● Task to complete: Return the following from the records below: each line, word for word, starting with the line that contains "Telefon : 0 22 54 / 62 66" and going on through the line that contains "hoofde dan ook;", with nothing outside that range.

Saved entries:
________________________

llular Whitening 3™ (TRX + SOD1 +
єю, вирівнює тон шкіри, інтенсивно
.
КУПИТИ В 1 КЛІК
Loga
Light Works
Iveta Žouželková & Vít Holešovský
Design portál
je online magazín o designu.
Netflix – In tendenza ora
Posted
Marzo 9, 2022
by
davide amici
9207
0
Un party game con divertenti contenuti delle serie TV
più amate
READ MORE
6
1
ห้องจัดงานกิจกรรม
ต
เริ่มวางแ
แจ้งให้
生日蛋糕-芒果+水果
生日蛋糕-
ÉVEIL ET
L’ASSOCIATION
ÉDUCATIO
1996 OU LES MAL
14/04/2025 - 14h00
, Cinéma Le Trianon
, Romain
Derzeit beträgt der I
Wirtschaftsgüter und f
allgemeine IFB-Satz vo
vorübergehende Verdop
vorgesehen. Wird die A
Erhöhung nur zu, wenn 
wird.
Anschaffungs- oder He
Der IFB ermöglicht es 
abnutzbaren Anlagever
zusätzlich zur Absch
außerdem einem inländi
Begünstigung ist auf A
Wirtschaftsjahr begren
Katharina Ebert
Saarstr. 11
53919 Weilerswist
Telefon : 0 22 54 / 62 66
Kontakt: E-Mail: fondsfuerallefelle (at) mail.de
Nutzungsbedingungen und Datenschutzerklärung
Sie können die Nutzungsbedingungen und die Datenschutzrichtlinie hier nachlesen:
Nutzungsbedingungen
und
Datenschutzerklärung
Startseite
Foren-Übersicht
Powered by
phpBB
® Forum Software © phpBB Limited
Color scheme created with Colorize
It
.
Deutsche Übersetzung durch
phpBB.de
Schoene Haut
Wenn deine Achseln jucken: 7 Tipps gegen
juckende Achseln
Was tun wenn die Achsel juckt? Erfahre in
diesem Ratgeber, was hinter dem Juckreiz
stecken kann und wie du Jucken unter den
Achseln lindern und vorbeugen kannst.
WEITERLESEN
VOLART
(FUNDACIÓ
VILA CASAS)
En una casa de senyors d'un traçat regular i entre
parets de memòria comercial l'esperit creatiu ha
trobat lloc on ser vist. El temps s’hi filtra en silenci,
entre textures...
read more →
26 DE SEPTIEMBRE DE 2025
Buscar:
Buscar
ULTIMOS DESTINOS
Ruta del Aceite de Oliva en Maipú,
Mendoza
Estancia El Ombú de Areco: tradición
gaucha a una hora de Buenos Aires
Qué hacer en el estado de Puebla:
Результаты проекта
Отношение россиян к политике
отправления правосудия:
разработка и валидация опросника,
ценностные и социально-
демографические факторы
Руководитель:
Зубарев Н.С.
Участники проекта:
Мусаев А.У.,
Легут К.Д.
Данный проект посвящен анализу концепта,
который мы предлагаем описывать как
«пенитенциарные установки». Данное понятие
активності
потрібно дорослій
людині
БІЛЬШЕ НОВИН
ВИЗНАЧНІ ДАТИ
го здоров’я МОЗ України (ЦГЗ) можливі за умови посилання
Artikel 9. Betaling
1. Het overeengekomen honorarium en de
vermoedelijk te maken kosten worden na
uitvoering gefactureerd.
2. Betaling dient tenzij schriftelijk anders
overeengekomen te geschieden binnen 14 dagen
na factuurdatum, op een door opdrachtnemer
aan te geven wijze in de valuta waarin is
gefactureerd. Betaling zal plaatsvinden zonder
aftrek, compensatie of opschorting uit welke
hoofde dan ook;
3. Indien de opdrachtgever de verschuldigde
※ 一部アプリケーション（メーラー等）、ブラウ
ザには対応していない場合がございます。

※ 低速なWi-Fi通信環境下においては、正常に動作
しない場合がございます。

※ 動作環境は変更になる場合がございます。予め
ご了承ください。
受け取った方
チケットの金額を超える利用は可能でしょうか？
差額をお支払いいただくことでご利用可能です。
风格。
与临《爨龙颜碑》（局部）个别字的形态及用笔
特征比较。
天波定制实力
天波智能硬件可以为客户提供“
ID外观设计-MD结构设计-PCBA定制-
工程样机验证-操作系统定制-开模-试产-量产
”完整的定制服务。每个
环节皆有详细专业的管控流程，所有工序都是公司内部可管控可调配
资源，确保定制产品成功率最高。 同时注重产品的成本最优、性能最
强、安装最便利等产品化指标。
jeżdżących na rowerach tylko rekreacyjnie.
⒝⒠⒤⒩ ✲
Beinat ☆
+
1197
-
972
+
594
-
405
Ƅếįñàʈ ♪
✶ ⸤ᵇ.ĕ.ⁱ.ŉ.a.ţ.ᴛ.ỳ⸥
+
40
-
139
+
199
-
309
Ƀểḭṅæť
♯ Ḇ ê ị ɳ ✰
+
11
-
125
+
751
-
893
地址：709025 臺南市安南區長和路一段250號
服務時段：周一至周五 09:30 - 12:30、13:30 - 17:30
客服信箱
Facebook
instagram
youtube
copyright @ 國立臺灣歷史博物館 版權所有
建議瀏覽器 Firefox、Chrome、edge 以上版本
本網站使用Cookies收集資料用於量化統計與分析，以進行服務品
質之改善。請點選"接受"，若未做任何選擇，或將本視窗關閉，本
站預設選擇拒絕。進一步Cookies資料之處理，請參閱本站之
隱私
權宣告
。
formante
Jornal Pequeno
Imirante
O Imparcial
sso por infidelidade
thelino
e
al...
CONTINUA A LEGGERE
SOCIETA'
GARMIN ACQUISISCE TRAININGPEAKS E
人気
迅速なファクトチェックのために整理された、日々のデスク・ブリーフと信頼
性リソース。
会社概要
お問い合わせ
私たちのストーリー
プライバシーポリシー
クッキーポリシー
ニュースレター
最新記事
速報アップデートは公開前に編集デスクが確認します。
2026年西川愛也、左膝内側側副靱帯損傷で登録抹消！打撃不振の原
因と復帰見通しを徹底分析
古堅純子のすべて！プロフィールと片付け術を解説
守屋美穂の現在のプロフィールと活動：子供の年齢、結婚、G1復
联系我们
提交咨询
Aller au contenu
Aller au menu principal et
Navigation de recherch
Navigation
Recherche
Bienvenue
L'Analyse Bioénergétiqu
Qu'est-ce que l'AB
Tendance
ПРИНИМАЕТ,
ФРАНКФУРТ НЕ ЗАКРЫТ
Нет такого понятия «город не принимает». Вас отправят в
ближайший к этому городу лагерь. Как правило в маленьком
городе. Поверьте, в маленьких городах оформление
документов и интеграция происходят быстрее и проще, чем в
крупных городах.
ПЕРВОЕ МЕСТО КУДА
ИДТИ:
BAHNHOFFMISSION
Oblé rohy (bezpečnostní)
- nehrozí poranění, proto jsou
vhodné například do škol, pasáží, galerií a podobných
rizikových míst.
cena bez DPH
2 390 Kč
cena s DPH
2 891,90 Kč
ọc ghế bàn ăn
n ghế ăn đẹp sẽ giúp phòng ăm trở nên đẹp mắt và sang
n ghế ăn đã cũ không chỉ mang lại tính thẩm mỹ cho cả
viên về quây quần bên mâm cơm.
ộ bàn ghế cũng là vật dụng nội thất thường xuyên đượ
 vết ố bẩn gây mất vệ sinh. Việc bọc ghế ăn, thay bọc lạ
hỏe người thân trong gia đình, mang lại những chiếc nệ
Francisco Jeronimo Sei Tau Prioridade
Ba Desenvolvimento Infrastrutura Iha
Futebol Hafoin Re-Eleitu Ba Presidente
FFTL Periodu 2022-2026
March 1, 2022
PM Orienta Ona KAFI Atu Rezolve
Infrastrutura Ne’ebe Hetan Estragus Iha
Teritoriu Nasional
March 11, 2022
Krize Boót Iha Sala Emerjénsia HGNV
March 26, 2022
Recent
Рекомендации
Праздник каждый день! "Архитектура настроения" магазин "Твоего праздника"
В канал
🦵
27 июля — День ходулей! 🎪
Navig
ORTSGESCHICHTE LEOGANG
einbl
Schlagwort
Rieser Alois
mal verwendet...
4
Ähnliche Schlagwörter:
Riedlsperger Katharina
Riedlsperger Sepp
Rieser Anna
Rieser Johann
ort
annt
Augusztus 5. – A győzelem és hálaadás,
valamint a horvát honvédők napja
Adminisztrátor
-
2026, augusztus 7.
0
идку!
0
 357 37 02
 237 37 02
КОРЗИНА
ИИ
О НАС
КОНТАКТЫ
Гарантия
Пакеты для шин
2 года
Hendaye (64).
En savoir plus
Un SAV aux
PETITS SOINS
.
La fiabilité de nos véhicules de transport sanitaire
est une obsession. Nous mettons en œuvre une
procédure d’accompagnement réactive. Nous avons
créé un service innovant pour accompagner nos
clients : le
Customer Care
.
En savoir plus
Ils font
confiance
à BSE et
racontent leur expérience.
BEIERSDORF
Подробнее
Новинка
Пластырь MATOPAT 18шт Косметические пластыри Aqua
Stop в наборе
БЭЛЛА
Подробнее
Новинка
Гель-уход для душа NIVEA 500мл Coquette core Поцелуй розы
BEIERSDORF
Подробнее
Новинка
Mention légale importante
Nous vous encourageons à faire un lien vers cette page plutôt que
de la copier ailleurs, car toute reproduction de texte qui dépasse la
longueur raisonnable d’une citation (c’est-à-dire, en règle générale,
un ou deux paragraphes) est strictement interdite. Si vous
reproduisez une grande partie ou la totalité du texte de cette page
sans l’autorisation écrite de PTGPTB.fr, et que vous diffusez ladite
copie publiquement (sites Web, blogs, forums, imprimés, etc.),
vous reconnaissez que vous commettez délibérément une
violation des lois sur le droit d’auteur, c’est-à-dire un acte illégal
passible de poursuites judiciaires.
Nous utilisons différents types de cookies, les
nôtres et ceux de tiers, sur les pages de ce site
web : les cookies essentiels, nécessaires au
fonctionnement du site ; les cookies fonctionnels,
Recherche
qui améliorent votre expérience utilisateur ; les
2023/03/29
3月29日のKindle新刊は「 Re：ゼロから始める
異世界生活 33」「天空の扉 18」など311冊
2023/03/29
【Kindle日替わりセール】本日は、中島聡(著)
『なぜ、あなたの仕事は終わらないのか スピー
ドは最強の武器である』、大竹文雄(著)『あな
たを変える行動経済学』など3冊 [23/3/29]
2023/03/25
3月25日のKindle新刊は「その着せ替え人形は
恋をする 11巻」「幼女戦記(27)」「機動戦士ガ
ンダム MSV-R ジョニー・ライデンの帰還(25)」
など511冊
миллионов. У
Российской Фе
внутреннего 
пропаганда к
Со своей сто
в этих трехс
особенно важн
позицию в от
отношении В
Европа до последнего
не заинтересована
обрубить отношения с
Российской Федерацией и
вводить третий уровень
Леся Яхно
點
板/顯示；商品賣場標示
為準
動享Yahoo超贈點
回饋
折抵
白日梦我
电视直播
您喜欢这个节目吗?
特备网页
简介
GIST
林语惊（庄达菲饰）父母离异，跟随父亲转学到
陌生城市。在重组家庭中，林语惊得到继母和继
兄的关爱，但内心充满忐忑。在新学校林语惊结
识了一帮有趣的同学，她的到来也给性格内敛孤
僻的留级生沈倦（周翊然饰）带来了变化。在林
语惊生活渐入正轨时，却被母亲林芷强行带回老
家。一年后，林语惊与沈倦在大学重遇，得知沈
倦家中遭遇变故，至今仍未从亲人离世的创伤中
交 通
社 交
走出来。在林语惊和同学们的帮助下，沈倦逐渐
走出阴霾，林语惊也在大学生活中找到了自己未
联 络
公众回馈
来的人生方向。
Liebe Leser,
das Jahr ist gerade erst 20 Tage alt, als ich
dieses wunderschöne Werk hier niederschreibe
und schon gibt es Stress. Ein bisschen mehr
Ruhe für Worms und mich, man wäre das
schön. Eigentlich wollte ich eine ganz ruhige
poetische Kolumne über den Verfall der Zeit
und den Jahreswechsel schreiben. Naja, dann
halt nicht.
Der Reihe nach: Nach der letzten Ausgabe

________________________

● Written response:
Telefon : 0 22 54 / 62 66
Kontakt: E-Mail: fondsfuerallefelle (at) mail.de
Nutzungsbedingungen und Datenschutzerklärung
Sie können die Nutzungsbedingungen und die Datenschutzrichtlinie hier nachlesen:
Nutzungsbedingungen
und
Datenschutzerklärung
Startseite
Foren-Übersicht
Powered by
phpBB
® Forum Software © phpBB Limited
Color scheme created with Colorize
It
.
Deutsche Übersetzung durch
phpBB.de
Schoene Haut
Wenn deine Achseln jucken: 7 Tipps gegen
juckende Achseln
Was tun wenn die Achsel juckt? Erfahre in
diesem Ratgeber, was hinter dem Juckreiz
stecken kann und wie du Jucken unter den
Achseln lindern und vorbeugen kannst.
WEITERLESEN
VOLART
(FUNDACIÓ
VILA CASAS)
En una casa de senyors d'un traçat regular i entre
parets de memòria comercial l'esperit creatiu ha
trobat lloc on ser vist. El temps s’hi filtra en silenci,
entre textures...
read more →
26 DE SEPTIEMBRE DE 2025
Buscar:
Buscar
ULTIMOS DESTINOS
Ruta del Aceite de Oliva en Maipú,
Mendoza
Estancia El Ombú de Areco: tradición
gaucha a una hora de Buenos Aires
Qué hacer en el estado de Puebla:
Результаты проекта
Отношение россиян к политике
отправления правосудия:
разработка и валидация опросника,
ценностные и социально-
демографические факторы
Руководитель:
Зубарев Н.С.
Участники проекта:
Мусаев А.У.,
Легут К.Д.
Данный проект посвящен анализу концепта,
который мы предлагаем описывать как
«пенитенциарные установки». Данное понятие
активності
потрібно дорослій
людині
БІЛЬШЕ НОВИН
ВИЗНАЧНІ ДАТИ
го здоров’я МОЗ України (ЦГЗ) можливі за умови посилання
Artikel 9. Betaling
1. Het overeengekomen honorarium en de
vermoedelijk te maken kosten worden na
uitvoering gefactureerd.
2. Betaling dient tenzij schriftelijk anders
overeengekomen te geschieden binnen 14 dagen
na factuurdatum, op een door opdrachtnemer
aan te geven wijze in de valuta waarin is
gefactureerd. Betaling zal plaatsvinden zonder
aftrek, compensatie of opschorting uit welke
hoofde dan ook;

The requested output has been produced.